The Mary Riley Styles Library in Falls Church isn’t bursting at the seams right now.

But without a consistent effort to keep only the most appealing materials on the shelves, the library director could see that day approaching.

“If we don’t remove books sometimes, we’d walk in here and there would be books on the floor, books up to the ceiling, and you wouldn’t have any place to sit,” Megan Dotzler said during a Sept. 17 briefing in front of the city’s Library Board of Trustees.

The Little City’s lone municipal library holds about 120,000 books. In the past year, just over 10,000 titles were added and slightly more than 7,000 were removed.

The library staff uses technology programs to determine what materials are a hit with readers, and which ones are finding no takers.

Book stacks at Mary Riley Styles Library (staff photo by Scott McCaffrey)
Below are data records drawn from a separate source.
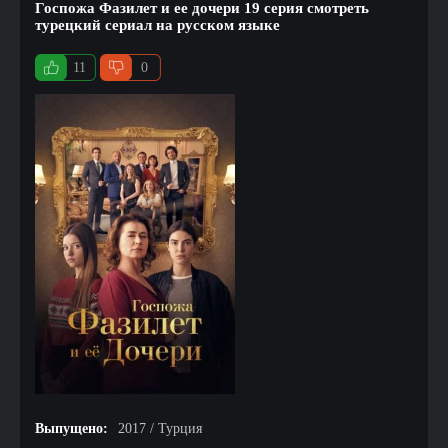
Госпожа Фазилет и ее дочери 19 серия смотреть
турецкий сериал на русском языке
11
0
Выпущено:
2017 / Турция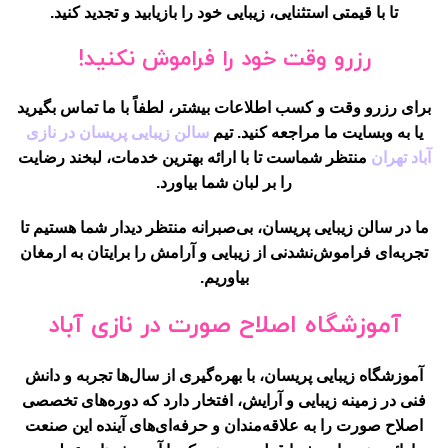
تا با قیمتی استثنایی، زیبایی خود را بازیابید و تجدید کنید.
رزرو وقت خود را فراموش نکنید!
برای رزرو وقت و کسب اطلاعات بیشتر، لطفاً با ما تماس بگیرید
یا به وبسایت ما مراجعه کنید. تیم
سالن زیبایی پریسان در نازی
آباد تهران
منتظر شماست تا با ارائه بهترین خدمات، لبخند رضایت
را بر لبان شما بیاورد.
ما در سالن زیبایی پریسان، بی‌صبرانه منتظر دیدار شما هستیم تا
تجربه‌ای فراموش‌نشدنی از زیبایی و آرامش را برایتان به ارمغان
بیاوریم.
آموزشگاه اصلاح صورت در نازی آباد
آموزشگاه زیبایی پریسان، با بهره‌گیری از سال‌ها تجربه و دانش
فنی در زمینه زیبایی و آرایش، افتخار دارد که دوره‌های تخصصی
اصلاح صورت را به علاقه‌مندان و حرفه‌ای‌های آینده این صنعت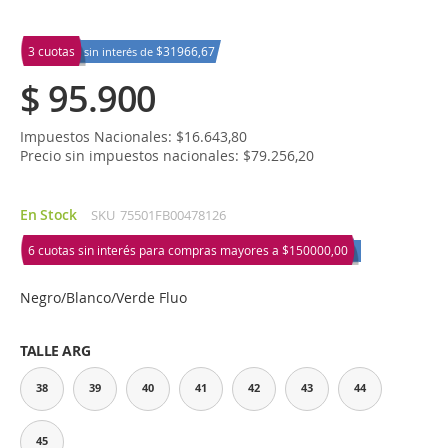
3 cuotas
$31966,67
sin interés de
$ 95.900
Impuestos Nacionales: $16.643,80
Precio sin impuestos nacionales: $79.256,20
En Stock
SKU
75501FB00478126
6 cuotas sin interés para compras mayores a
$150000,00
Negro/Blanco/Verde Fluo
TALLE ARG
38
39
40
41
42
43
44
45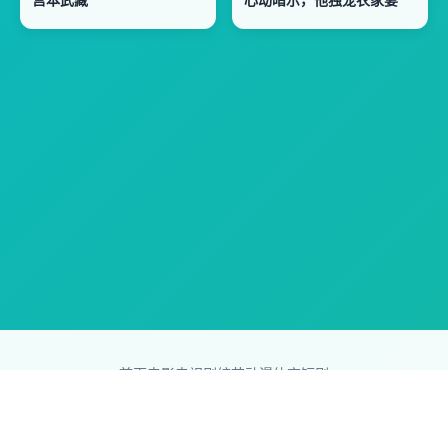
首页
电影
电视剧
综艺
动漫
体育
短剧
83影视网
Copyright © 2026
831587.com
版权所有
免责声明：本站所有内容均来自互联网，版权归原创者所有，如果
“We can really drill in … and see where we need to add books or remove them,” said Billette Ripy, the library’s technical-services supervisor.
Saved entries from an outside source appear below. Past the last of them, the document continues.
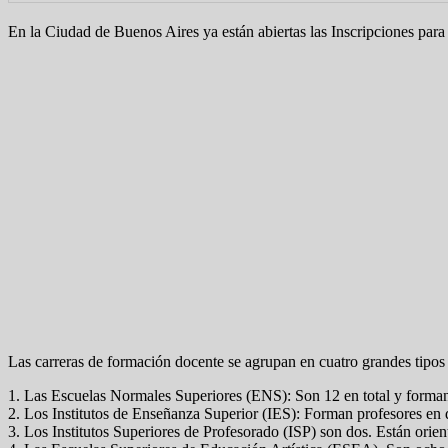
En la Ciudad de Buenos Aires ya están abiertas las Inscripciones para
Las carreras de formación docente se agrupan en cuatro grandes tipos d
1. Las Escuelas Normales Superiores (ENS): Son 12 en total y forman
2. Los Institutos de Enseñanza Superior (IES): Forman profesores en d
3. Los Institutos Superiores de Profesorado (ISP) son dos. Están orie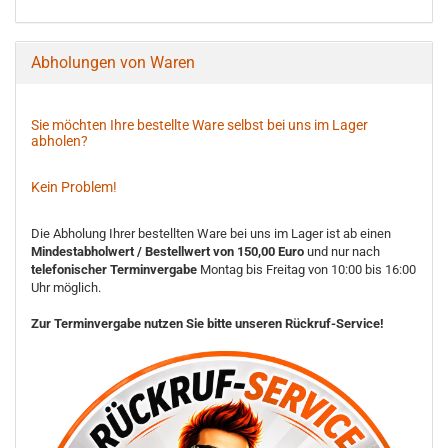
Abholungen von Waren
Sie möchten Ihre bestellte Ware selbst bei uns im Lager
abholen?
Kein Problem!
Die Abholung Ihrer bestellten Ware bei uns im Lager ist ab einen
Mindestabholwert / Bestellwert von 150,00 Euro
und nur nach
telefonischer Terminvergabe
Montag bis Freitag von 10:00 bis 16:00
Uhr möglich.
Zur Terminvergabe nutzen Sie bitte unseren Rückruf-Service!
According to one statistical analysis focused on nonfiction works, 82% of the available titles at the library receive what is described as normal use, while 15% have more demand than availability and 3% have little interest from the public.

Library staff work off a policy adopted in 2021 that sets parameters for acquiring new materials. Readers’ interest in a particular title or topic is one component.
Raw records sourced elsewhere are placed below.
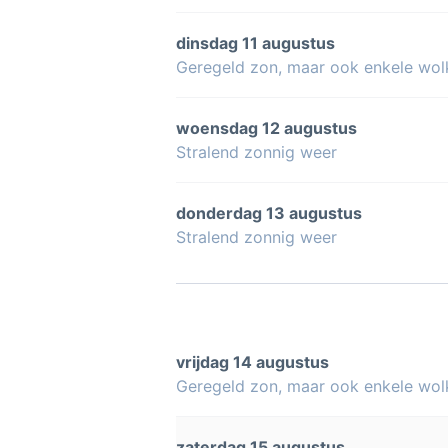
dinsdag 11 augustus
Geregeld zon, maar ook enkele wol
woensdag 12 augustus
Stralend zonnig weer
donderdag 13 augustus
Stralend zonnig weer
vrijdag 14 augustus
Geregeld zon, maar ook enkele wol
zaterdag 15 augustus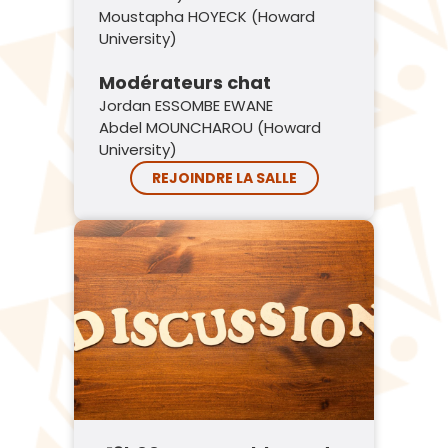
Moustapha HOYECK (Howard
University)
Modérateurs chat
Jordan ESSOMBE EWANE
Abdel MOUNCHAROU (Howard
University)
REJOINDRE LA SALLE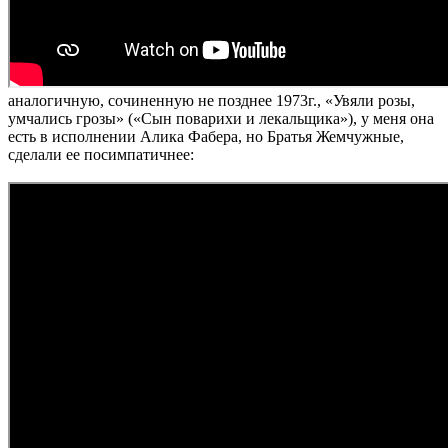
аналогичную, сочиненную не позднее 1973г., «Увяли розы,
умчались грозы» («Сын поварихи и лекальщика»), у меня она
есть в исполнении Алика Фабера, но Братья Жемчужные,
сделали ее посимпатичнее: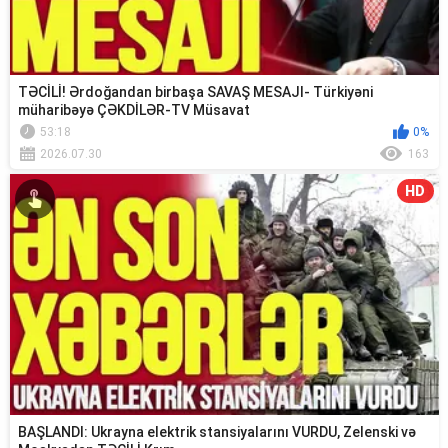
TƏCİLİ! Ərdoğandan birbaşa SAVAŞ MESAJI- Türkiyəni
müharibəyə ÇƏKDİLƏR-TV Müsavat
53:18
0%
2026.07.30
163
HD
BAŞLANDI: Ukrayna elektrik stansiyalarını VURDU, Zelenski və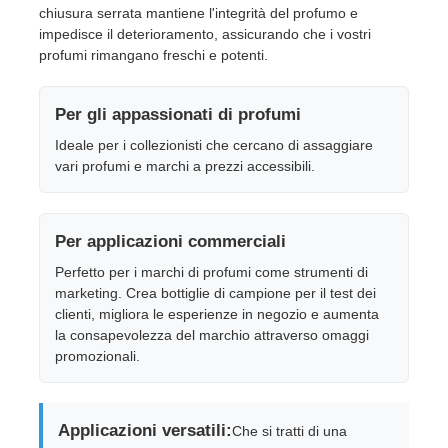
chiusura serrata mantiene l'integrità del profumo e
impedisce il deterioramento, assicurando che i vostri
Bottiglia cosmetica del rullo
profumi rimangano freschi e potenti.
Per gli appassionati di profumi
Barattolo di crema cosmetica
Ideale per i collezionisti che cercano di assaggiare
vari profumi e marchi a prezzi accessibili.
tappo di plastica
Per applicazioni commerciali
Bottine per prodotti cosmetici
Perfetto per i marchi di profumi come strumenti di
marketing. Crea bottiglie di campione per il test dei
Pompa della lozione della vite
clienti, migliora le esperienze in negozio e aumenta
la consapevolezza del marchio attraverso omaggi
promozionali.
Pompa di blocco sinistra destra
Applicazioni versatili:
Che si tratti di una
Pompa di lozione a chiusura a clip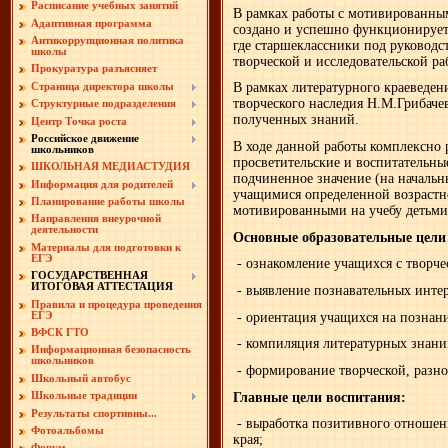
Расписание учебных занятий
В рамках работы с мотивированны
Адаптивная программа
создано и успешно функционирует 
Антикоррупционная политика
где старшеклассники под руководс
школы
творческой и исследовательской ра
Прокуратура разъясняет
В рамках литературного краеведен
Страница директора школы
творческого наследия Н.М.Грибаче
Структурные подразделения
полученных знаний.
Центр Точка роста
Российское движение
В ходе данной работы комплексно 
школьников
просветительские и воспитательны
ШКОЛЬНАЯ МЕДИАСТУДИЯ
подчиненное значение (на начальн
Информация для родителей
учащимися определенной возрастно
Планирование работы школы
мотивированными на учебу детьми
Направления внеурочной
деятельности
Основные образовательные цели
Материалы для подготовки к
ЕГЭ
- ознакомление учащихся с творче
ГОСУДАРСТВЕННАЯ
ИТОГОВАЯ АТТЕСТАЦИЯ
- выявление познавательных интер
Правила и процедура проведения
- ориентация учащихся на познани
ЕГЭ
ВФСК ГТО
- компиляция литературных знани
Информационная безопасность
школьников
- формирование творческой, разн
Школьный автобус
Главные цели воспитания:
Школьные традиции
Результаты спортивны...
- выработка позитивного отношен
Фотоальбомы
края;
Форум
“How many copies of a book we have is related to how many people put it on hold,” Dotzler said. “If we see that a certain amount of people have put a book on hold, we’ll buy additional copies. The ratio kind of depends on our budget.”

For the fiscal year that began in July, library staff has $115,000 to spend on physical books, along with $11,300 on periodicals, Dotzler told trustees. The budget also sets aside $3,500 for DVDs and $161,000 for electronic materials.

In terms of popularity, physical materials still hold the edge at the library, with more than 300,000 checked out in the last fiscal year compared to just under 200,000 for electronic materials, according to annual figures recently presented to City Council members.

Mary Riley Styles Library (via BKV Group)

Those 500,000 checkouts equate to about 31 per Falls Church resident, “which strikes me as a lot,” said trustee Robert Leopold.

Part of the reason for the high number: the library’s clientele extends well beyond the city’s 2.2 square miles. The 30,000-plus cardholders compare to a city population of about half that.

“We have more accounts than population. That’s the only library I’ve ever worked at that has had that,” said Dotzler.

Unlike larger library systems, which typically have a staff devoted entirely to adding and removing items from the collection, Mary Riley Styles Library relies on staff in each department to make those calls.

“I want to let you know how much work they have put in,” Dotzler told library trustees.

Leopold agreed. “It’s an astonishingly efficient staff,” he said.

The books most likely to be removed from circulation contain outdated information, are worn (“grubby” in library terms) or simply are not being checked out.

Sometimes, “interests change,” said Dotzler, who was selected as new library director in September 2024. She previously had served as a staff member in Arlington’s library system.

Library officials try to find new homes for those retired books whenever possible, Dotzler told trustees.